Architecture¶
NeuroArcade is designed as a modular experimentation platform for studying motor learning and human-computer interaction. The architecture emphasizes extensibility, simplicity, and rapid experimentation.
The system separates input acquisition, signal transformation, and gameplay into independent modules that can be combined dynamically.
Core design philosophy¶
NeuroArcade is built around three principles:
Modularity
New functionality should be added by creating new modules, not modifying existing code.
Experimentation
Researchers should be able to quickly test new control paradigms, perturbations, and training environments.
Separation of concerns
Different responsibilities are separated into independent components:
Controllers capture user input
Transforms manipulate input signals
Games define interactive environments
High level system flow¶
During runtime, NeuroArcade processes user interaction in a loop.
User Input
↓
Controller
↓
Transform
↓
Game Logic
↓
Game Rendering
↓
User Interface
Each stage operates independently and communicates through a simple interface based on directional commands.
Direction system¶
The primary control signal used by NeuroArcade is the Direction type.

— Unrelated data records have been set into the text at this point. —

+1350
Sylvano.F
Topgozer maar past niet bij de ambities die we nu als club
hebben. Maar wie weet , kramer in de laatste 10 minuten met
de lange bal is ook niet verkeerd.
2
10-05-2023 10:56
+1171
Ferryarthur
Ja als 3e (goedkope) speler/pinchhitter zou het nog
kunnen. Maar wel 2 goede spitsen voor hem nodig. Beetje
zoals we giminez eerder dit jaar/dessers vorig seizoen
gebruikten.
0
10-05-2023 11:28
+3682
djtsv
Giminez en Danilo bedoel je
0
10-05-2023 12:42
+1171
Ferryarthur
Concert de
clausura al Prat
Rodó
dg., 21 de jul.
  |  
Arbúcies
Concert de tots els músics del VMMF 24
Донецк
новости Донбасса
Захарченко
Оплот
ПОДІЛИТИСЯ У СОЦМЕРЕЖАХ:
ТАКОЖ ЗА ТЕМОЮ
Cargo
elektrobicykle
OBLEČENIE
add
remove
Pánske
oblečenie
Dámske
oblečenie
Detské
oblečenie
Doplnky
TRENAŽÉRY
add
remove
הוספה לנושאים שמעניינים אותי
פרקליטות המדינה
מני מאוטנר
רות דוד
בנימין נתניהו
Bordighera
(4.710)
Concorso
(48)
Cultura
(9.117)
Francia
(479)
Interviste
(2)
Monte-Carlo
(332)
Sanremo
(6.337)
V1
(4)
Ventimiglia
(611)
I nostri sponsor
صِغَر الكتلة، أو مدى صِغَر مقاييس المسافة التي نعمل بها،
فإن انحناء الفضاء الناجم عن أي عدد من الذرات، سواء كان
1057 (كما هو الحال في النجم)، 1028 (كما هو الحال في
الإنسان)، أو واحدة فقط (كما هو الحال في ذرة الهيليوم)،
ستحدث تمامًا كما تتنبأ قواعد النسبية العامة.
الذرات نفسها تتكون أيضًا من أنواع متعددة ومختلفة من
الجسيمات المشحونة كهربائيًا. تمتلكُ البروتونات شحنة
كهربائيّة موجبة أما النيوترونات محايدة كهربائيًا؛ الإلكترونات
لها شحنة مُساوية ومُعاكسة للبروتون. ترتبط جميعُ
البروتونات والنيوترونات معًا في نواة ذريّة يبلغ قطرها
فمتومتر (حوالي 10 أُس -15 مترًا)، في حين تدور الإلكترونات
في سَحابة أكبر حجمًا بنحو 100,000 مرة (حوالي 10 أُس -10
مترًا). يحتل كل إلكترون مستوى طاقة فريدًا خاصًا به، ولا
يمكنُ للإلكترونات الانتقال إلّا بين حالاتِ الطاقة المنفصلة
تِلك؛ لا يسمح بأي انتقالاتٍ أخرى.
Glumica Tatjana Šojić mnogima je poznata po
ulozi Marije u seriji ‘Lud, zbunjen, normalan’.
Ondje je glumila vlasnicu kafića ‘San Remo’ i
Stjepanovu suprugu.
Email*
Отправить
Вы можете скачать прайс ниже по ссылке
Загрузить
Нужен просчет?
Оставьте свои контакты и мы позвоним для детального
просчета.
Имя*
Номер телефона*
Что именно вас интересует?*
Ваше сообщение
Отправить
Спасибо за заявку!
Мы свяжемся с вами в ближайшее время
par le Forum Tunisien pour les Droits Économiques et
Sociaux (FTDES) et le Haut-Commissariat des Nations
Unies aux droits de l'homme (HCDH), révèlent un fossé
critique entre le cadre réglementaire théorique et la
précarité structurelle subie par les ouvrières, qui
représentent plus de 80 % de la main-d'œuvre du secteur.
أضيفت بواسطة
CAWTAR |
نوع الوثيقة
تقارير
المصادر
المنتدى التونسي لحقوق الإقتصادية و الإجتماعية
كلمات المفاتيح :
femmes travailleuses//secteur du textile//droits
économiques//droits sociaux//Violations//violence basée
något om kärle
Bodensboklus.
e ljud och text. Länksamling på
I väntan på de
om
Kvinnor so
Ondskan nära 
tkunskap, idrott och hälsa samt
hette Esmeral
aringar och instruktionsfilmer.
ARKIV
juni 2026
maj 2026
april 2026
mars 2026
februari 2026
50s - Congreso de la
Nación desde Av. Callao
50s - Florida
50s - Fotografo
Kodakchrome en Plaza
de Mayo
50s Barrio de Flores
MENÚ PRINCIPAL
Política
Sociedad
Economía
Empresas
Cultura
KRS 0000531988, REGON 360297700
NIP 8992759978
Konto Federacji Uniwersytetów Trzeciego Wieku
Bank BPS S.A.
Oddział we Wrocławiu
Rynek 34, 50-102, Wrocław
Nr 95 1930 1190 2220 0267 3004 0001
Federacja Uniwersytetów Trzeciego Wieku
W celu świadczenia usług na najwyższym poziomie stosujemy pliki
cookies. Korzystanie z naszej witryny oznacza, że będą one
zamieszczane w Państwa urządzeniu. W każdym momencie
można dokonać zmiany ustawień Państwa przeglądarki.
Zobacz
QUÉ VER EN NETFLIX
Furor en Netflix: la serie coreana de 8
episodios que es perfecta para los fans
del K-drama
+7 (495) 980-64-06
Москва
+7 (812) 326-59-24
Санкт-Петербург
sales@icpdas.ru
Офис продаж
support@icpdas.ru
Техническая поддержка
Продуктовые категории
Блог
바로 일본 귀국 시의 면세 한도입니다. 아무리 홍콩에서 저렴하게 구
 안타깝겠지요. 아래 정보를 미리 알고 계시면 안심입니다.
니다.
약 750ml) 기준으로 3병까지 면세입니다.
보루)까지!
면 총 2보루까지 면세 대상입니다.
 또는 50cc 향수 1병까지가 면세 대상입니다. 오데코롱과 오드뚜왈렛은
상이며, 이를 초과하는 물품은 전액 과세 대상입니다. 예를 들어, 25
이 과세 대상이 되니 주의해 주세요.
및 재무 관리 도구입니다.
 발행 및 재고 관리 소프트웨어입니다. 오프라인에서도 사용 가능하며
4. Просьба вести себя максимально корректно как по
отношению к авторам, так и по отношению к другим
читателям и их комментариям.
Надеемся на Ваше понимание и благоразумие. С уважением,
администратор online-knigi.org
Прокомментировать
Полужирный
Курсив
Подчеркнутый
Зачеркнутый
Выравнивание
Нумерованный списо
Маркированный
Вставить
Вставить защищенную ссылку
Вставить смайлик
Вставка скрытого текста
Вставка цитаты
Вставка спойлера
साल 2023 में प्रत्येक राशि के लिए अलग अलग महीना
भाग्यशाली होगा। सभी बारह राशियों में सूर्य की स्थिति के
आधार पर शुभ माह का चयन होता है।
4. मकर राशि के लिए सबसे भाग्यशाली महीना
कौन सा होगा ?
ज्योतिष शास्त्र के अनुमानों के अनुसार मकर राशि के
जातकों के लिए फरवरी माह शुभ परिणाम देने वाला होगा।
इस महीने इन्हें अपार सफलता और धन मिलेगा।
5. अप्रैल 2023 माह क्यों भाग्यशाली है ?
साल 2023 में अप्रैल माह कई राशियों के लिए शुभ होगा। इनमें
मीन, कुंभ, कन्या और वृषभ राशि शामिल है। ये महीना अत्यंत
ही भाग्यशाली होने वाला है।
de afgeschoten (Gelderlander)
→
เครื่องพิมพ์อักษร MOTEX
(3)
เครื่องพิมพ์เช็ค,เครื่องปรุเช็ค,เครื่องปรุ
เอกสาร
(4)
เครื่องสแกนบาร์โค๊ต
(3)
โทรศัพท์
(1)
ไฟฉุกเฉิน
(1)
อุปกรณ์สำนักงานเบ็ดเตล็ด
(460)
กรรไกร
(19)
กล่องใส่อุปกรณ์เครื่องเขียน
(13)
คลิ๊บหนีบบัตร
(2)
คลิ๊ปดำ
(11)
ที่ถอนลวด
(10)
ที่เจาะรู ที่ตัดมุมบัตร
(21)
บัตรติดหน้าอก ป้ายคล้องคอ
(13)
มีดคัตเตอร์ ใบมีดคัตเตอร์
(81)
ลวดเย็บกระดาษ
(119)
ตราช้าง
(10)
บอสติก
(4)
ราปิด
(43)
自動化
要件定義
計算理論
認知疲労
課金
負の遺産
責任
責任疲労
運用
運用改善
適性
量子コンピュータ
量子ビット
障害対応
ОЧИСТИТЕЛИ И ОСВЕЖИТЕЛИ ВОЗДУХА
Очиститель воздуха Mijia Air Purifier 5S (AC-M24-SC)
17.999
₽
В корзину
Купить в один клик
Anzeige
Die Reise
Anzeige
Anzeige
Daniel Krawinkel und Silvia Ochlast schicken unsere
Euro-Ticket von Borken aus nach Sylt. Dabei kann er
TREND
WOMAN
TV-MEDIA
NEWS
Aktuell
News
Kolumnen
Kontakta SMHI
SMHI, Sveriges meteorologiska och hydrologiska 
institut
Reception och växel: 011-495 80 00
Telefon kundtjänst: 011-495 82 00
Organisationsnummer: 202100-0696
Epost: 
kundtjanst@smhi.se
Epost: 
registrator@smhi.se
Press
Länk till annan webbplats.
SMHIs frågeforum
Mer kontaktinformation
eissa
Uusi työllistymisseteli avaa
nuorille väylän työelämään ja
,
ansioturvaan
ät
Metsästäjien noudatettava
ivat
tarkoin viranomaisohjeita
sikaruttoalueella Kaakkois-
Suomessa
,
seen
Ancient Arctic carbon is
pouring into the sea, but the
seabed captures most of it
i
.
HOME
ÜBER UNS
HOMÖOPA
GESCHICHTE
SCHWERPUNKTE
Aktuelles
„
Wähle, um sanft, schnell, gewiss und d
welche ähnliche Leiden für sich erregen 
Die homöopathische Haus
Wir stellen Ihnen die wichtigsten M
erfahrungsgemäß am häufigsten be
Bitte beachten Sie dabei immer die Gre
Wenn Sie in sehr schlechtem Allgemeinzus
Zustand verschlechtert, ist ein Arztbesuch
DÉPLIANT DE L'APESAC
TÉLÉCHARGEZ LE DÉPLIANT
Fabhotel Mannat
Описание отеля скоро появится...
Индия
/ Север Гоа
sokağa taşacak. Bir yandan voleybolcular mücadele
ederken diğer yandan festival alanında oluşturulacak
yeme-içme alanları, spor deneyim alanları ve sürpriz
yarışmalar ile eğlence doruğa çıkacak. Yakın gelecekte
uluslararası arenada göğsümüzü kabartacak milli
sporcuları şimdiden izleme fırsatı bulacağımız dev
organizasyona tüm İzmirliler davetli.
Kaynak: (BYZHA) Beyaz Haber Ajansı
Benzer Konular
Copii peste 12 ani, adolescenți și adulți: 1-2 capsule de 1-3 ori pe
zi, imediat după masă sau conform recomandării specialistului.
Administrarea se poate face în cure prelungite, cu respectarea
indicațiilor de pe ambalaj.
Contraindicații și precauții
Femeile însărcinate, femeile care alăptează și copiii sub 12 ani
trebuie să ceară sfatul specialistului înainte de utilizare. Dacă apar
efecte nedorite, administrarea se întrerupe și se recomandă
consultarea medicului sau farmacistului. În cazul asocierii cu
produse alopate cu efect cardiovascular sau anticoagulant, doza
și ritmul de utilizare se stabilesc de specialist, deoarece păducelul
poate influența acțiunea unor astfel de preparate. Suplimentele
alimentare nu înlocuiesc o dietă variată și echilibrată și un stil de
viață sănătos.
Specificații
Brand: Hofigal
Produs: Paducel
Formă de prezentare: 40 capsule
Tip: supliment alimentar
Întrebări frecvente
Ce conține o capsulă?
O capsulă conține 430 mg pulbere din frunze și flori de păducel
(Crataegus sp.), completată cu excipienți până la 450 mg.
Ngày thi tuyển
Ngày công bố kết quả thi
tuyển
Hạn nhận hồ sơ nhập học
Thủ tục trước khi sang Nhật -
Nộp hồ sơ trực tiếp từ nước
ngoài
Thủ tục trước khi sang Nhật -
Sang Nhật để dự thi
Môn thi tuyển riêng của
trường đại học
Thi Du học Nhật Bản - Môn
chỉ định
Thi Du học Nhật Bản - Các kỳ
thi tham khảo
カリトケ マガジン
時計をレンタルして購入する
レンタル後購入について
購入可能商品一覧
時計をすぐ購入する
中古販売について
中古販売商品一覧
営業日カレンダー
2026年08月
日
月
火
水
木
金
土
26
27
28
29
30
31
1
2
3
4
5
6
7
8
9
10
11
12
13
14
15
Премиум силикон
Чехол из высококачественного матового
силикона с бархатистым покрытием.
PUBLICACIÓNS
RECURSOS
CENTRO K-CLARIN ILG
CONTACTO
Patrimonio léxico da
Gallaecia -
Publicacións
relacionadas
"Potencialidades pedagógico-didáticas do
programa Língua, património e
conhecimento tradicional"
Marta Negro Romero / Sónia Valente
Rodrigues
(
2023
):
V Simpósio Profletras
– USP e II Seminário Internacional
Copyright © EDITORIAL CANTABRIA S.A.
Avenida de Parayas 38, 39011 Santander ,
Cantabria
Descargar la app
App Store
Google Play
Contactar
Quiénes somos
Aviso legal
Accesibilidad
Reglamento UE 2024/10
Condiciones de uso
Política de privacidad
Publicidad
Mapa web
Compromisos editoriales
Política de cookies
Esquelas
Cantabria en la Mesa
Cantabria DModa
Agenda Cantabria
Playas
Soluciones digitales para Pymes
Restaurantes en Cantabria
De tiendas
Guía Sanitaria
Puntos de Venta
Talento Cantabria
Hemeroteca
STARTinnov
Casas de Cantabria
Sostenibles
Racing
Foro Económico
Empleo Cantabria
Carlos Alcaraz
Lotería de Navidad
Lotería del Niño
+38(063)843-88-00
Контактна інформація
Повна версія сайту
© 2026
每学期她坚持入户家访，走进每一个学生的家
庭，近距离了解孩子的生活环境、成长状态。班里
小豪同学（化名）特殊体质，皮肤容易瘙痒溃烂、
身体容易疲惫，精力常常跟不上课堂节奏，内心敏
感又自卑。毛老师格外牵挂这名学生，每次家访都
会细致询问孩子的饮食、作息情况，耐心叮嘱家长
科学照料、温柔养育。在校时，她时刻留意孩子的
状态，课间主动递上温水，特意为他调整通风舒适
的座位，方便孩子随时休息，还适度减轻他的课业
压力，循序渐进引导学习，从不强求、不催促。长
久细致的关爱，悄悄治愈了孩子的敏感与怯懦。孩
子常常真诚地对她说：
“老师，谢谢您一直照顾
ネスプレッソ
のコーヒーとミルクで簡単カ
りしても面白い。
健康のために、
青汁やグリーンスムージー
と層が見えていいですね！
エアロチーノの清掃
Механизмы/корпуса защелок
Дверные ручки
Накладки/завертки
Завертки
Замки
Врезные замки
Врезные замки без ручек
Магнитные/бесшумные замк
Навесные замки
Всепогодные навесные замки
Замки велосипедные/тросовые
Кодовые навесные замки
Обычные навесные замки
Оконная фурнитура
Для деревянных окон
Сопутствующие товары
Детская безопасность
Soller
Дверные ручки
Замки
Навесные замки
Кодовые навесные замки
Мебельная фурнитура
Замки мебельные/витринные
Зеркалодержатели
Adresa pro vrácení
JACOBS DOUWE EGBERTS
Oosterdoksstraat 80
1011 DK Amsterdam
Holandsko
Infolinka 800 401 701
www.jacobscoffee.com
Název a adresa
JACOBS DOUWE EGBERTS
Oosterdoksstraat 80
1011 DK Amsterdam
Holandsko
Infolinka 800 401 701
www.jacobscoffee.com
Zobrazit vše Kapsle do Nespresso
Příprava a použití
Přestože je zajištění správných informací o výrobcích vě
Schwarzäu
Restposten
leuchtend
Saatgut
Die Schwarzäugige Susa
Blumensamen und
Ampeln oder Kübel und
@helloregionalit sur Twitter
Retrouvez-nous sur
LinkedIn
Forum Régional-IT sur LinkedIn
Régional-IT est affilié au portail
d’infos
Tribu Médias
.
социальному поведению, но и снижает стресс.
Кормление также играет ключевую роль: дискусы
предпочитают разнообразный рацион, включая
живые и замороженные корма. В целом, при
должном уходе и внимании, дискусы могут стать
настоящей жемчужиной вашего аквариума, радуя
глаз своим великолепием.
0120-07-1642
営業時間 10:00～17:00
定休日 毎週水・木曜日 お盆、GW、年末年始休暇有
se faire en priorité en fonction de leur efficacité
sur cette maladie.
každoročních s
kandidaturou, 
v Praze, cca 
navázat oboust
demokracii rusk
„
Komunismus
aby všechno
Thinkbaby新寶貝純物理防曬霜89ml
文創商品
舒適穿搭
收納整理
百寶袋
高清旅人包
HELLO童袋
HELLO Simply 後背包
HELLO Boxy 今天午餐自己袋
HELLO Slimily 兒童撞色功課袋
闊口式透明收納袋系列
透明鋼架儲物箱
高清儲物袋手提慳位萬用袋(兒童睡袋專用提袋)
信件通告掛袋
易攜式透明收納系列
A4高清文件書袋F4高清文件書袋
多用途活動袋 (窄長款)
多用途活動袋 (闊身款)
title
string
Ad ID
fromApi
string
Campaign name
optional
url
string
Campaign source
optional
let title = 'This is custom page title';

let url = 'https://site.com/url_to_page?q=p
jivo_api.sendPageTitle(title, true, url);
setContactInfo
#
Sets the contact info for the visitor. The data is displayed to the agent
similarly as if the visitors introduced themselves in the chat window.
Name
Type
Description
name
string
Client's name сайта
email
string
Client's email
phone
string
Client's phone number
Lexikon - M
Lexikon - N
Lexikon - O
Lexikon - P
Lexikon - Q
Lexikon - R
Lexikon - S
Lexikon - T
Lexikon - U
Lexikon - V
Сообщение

Currently the directions include:
UP
DOWN
LEFT
RIGHT
None
Controllers convert raw input signals into a direction. Transforms can modify or reinterpret these signals before they are passed to the game.
Main game loop¶
The central loop is implemented in main.py.
The loop performs the following steps:
Query the controller for input
Update the controller output visualization
Apply the active transform
Update the transform output visualization
Update the active game
Render the game frame
Update the UI
This architecture allows any controller, transform, or game to be swapped at runtime.
Module categories¶
NeuroArcade modules are organized into several categories.
Controllers¶
Location:
src/controls/
Controllers convert raw sensor or input data into directional commands.
Examples:
Face tracking controllers
Keyboard input
Motion sensors
External hardware
All controllers inherit from:
BaseControl
Controllers return both:
Direction
Visualization frame
The visualization frame helps users understand what the controller is detecting.
Transforms¶
Location:
src/transforms/
Transforms modify controller output before it reaches the game.
Typical uses include:
axis inversion
delayed response
noise injection
nonlinear mappings
motor perturbations
Transforms inherit from:
BaseTransform
Games¶
Location:
src/games/
Games implement the interactive environment where training or experiments occur.
All games inherit from:
BaseGame
Required methods:
reset()
update(direction)
render()
get_config_schema()
get_instructions()
Games are responsible for maintaining their own state and generating frames for display.
Dynamic module discovery¶
NeuroArcade uses dynamic module loading to discover available components.
This is implemented in:
src/utils/loader.py
At startup, the loader scans module directories and imports available classes automatically. This allows new modules to be added simply by creating a new file in the appropriate directory. This way, no core code changes are required.
Configuration system¶
Modules can expose configurable parameters dynamically through:
get_config_schema()
The UI automatically generates configuration widgets from this schema.
This allows developers to add configurable parameters without writing UI code.
Visualization system¶
Controller and transform outputs can be visualized in the UI.
These visualizations are implemented in:
src/visualizers/
They help users understand:
current direction
controller response
transform effects
Sound system¶
Sound effects and music are managed by the sound manager in:
src/core/SoundManager.py
Sound files are located in:
src/sounds/
Naming conventions:
effect_<name>.wav
music_<name>.wav
Games can trigger sound effects through the sound manager.
User interface¶
The user interface uses PyQt6 for python and its components are located in:
src/ui/
Major roles include:
Displaying the game
Showing controller visualizations
Exposing module configuration
Displaying instructions
The UI layer interacts with modules through well-defined interfaces and does not depend on specific implementations.
Extending the system¶
The architecture allows easy extensions in several areas:
New control paradigms
Experimental transforms
Novel training games
Alternative visualizers
Most extensions require creating only a single new module file.
Future Directions¶
Potential future architectural extensions include:
Reinforcement learning agents
Experiment logging systems
Data recording pipelines
Multiplayer or collaborative modes
Hardware interfaces
The modular design of NeuroArcade should make these additions straightforward.